My Turn: Chris White: No easy answers
Published 12:00 am Thursday, May 23, 2024
By Chris White
Will there ever be a lasting resolution to the Israeli-Palestinian conflict? In international crises like Russia’s invasion of Ukraine, there are several post-conflict scenarios that could come to fruition. Either country could be totally defeated, Russia is able to hold onto illegally annexed parts of Eastern Ukraine like it did in Crimea, or maybe Vladimir Putin eventually pulls the plug on the whole thing and ends his “special operation.” But the current turmoil related to the ongoing Israel-Hamas conflict seems much different. It is extraordinarily complex, involves a multitude of diverse actors with varied agendas and motivations including Iran, Saudi Arabia, Egypt, EU states, China, the US, and most importantly, the Israelis and Palestinians themselves.
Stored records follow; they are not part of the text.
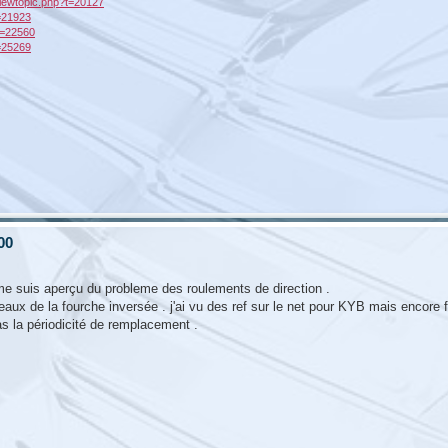
/viewtopic.php?t=20127
t=21923
?t=22560
t=25269
00
me suis aperçu du probleme des roulements de direction .
aux de la fourche inversée . j'ai vu des ref sur le net pour KYB mais encore f
as la périodicité de remplacement .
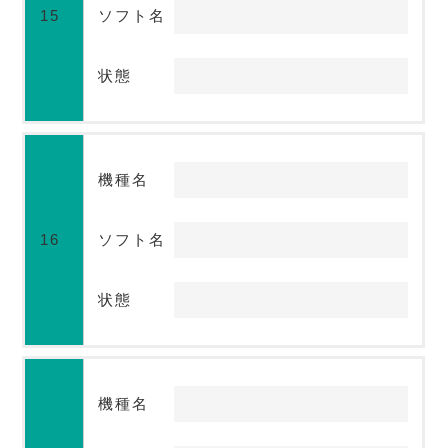
15
ソフト名
状態
機種名
16
ソフト名
状態
機種名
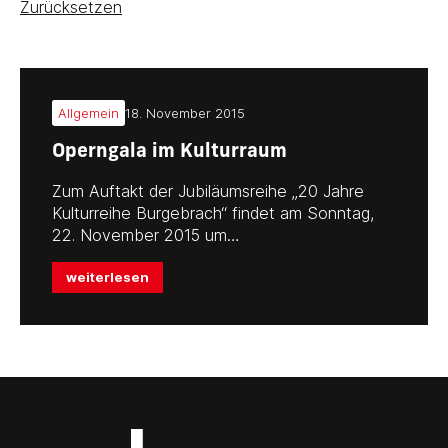
Zurücksetzen
Allgemein
18. November 2015
Operngala im Kulturraum
Zum Auftakt der Jubiläumsreihe „20 Jahre
Kulturreihe Burgebrach“ findet am Sonntag,
22. November 2015 um…
weiterlesen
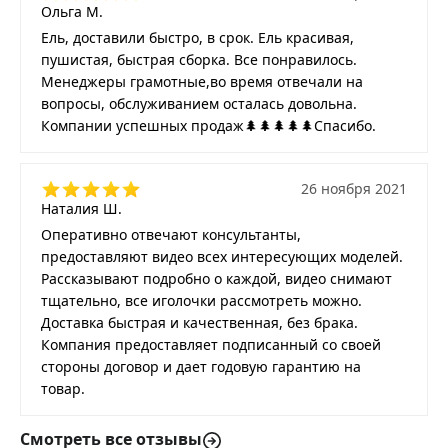
Ольга М.
Ель, доставили быстро, в срок. Ель красивая,
пушистая, быстрая сборка. Все понравилось.
Менеджеры грамотные,во время отвечали на
вопросы, обслуживанием осталась довольна.
Компании успешных продаж🌲🌲🌲🌲🌲Спасибо.
26 ноября 2021
Наталия Ш.
Оперативно отвечают консультанты,
предоставляют видео всех интересующих моделей.
Рассказывают подробно о каждой, видео снимают
тщательно, все иголочки рассмотреть можно.
Доставка быстрая и качественная, без брака.
Компания предоставляет подписанный со своей
стороны договор и дает годовую гарантию на
товар.
Смотреть все отзывы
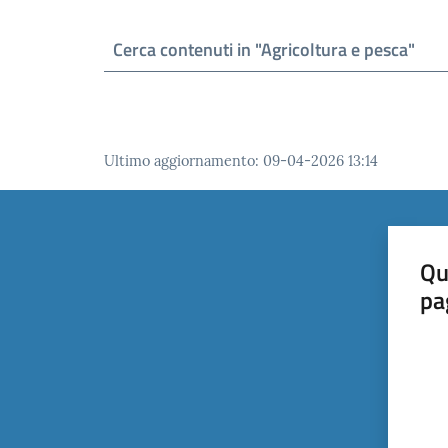
Ultimo aggiornamento
:
09-04-2026 13:14
Qu
pa
Valut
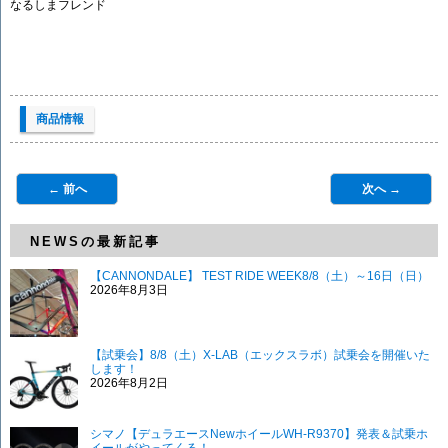
なるしまフレンド
商品情報
← 前へ
次へ →
NEWSの最新記事
【CANNONDALE】 TEST RIDE WEEK8/8（土）～16日（日）
2026年8月3日
【試乗会】8/8（土）X-LAB（エックスラボ）試乗会を開催いた
します！
2026年8月2日
シマノ【デュラエースNewホイールWH-R9370】発表＆試乗ホ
The conflict lacks a clear endpoint. There are no easy answers. An end to the conflict requires a negotiated political solution that maintains Israel’s right to exist and to defend itself together with the right of self-determination for Palestinians. Not a simple task.
The incredible duration of this conflict is one of its most striking features and is a key reason it seems so intractable. The State of Israel was founded in May 1948 and, after 76 years of existence, the nation has yet to find a lasting solution to the Palestinian question. Nearly everyone in the region today, except for the very elderly, has no recollection of something else.
Israel is slightly larger in size than New Jersey and has a population of 9.5 million, one million fewer than live in North Carolina. The Gaza Strip, to the southwest of Israel on the Mediterranean Sea, is roughly the same land area as Las Vegas, but is home to over two million people. Following the horrific attacks against Israel perpetrated by Hamas almost eight months ago in October 2023, worldwide attention has focused on this small, but consequential region of the Middle East.
The protests and clashes among students, university officials and law enforcement at dozens of colleges and universities across our country, including walk-outs and interruptions during recent commencement exercises — even for Jerry Seinfeld during his address at Duke University — reflect the intense passion and understandable outrage of young people angered by the killing of tens of thousands of Palestinian civilians, especially children, as Israel has pursued its operation against Hamas. And others are rightly concerned about the hostages still held captive together with pervasive and increasing antisemitism, extremism and anti-Israel attitudes.
These protests made me reflect on my own undergraduate graduation from UNC as a member of the “millennium class” of 2000, and sadly how little has changed in the quarter century since.
Only a couple of months after that Mother’s Day commencement, President Clinton convened a two-week summit at Camp David with Israeli Prime Minister Ehud Barak and Yassar Arafat, chairman of the Palestinian Liberation Organization and president of the Palestinian National Authority. At the conclusion of the summit, Clinton said the proposed peace offer was “so good I couldn’t believe anyone would be foolish enough to let it go.” Arafat rejected it nonetheless, and the Second Intifada began shortly afterwards in September 2000.
Despite its imperfections, Clinton’s efforts to mediate the situation toward the end of his time in office may have been the last — and best — chance for the two-state solution to succeed since the original 1947 Partition Resolution was passed by the nascent United Nations General Assembly but was never implemented.
The proposed two-state solution of a viable Palestinian state alongside Israel, which has long been championed by the U.S., seems far less likely today than at any time in recent memory.
Positions have hardened on both sides, rejecting compromise and reconciliation and embracing extremism. Israel has constructed settlements inside occupied areas like the West Bank, while Hamas, designated as a terrorist organization by the U.S. and many other nations, has undeniably been a disaster for Palestinians as a governing body.
As a result, the future looks bleak and discouraging, at least in the near term, but we should be optimistic that the region can achieve peace, prosperity, stabilization and reconciliation instead of a never-ending vicious cycle of violence and retribution. Although the circumstances are radically different, the post-World War II experience of Germany and Japan is astounding and would have been unimaginable in many respects for officials in the U.S. and other allies during the horrors of the war, which resulted in the deaths of over sixty million people globally.
But things can change, and can change quickly. Germany and Japan moved away from strongman leaders, authoritarianism and territorial ambitions, and developed into durable, healthy democracies with robust economies. Today they are two of America’s strongest partners. We can therefore hope for a peaceful resolution to the Israeli-Palestinian conflict and a brighter future for the region. A new generation, frustrated and aggrieved by years of conflict, could be the catalyst for change. Even if there are no easy answers.
Chris White is professor of political science at Livingstone College.